Halkın desteğini kaybeden Erdoğan ve ortaklarının yeniden ‘beka’ söylemine sarılmak için fırsat kolladığını iddia eden Koçak, “Görünen o ki Cumhur İttifakı, Suriye ve Yunanistan üzerinden ‘olağanüstü durumlar’ meydana getirmek istiyor.Açık ve net bir şekilde ifade etmek istiyoruz; hiç kimse kendi ikbali ve iktidarı için ülkemizi bu zor günlerinde böylesine tehlikeli yollara sokma gafletinde bulunmasın! Türkiye, iktidarın külhanbeyi rolleri, sürekli değişen ‘dostum-küstüm’ hitapları nedeniyle çok bedel ödedi. Bu bedeli artırmaya hiç kimsenin hakkı yoktur.

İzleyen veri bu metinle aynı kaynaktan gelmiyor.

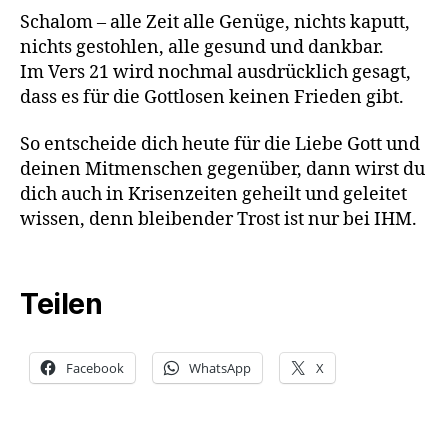
Schalom – alle Zeit alle Genüge, nichts kaputt,
nichts gestohlen, alle gesund und dankbar.
Im Vers 21 wird nochmal ausdrücklich gesagt,
dass es für die Gottlosen keinen Frieden gibt.
So entscheide dich heute für die Liebe Gott und
deinen Mitmenschen gegenüber, dann wirst du
dich auch in Krisenzeiten geheilt und geleitet
wissen, denn bleibender Trost ist nur bei IHM.
Teilen
Facebook
WhatsApp
X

Biz, terörle başarılı ve etkin bir şekilde mücadele edilmesini sonuna kadar destekliyor, bu konunun siyasi malzeme yapılmasına sonuna kadar karşı çıkıyoruz! Şahsiyetli bir dış politikaya evet, dış politika konularının seçimlere alet edilmesine hayır diyoruz.” ifadelerine yer verdi.